- **WHAT THE TASK REQUIRES**
Check each line of the material. Copy those containing "Livrare".

- **INFORMATION SUPPLIED**
====================

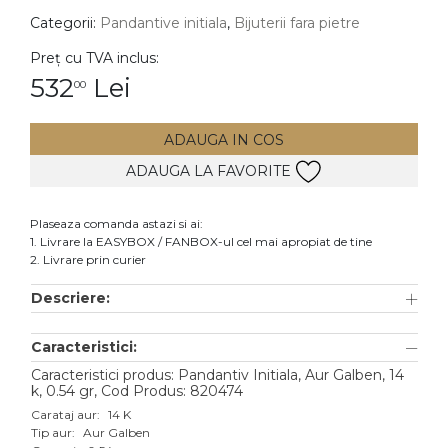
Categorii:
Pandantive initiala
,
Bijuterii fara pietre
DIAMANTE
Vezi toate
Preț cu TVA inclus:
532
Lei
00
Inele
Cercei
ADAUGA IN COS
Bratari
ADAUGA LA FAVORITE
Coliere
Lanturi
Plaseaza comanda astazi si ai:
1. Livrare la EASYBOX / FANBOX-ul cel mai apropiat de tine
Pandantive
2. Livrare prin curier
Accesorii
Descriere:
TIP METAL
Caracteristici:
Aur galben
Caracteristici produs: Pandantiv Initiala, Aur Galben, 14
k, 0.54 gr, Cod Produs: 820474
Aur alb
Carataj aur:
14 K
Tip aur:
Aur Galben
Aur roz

====================

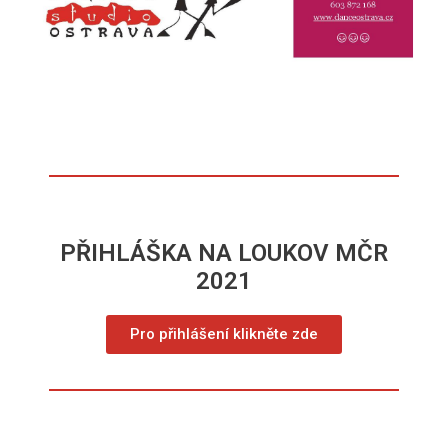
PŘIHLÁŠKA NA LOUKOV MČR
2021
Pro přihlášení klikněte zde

====================

- **YOUR SOLUTION**
1. Livrare la EASYBOX / FANBOX-ul cel mai apropiat de tine
2. Livrare prin curier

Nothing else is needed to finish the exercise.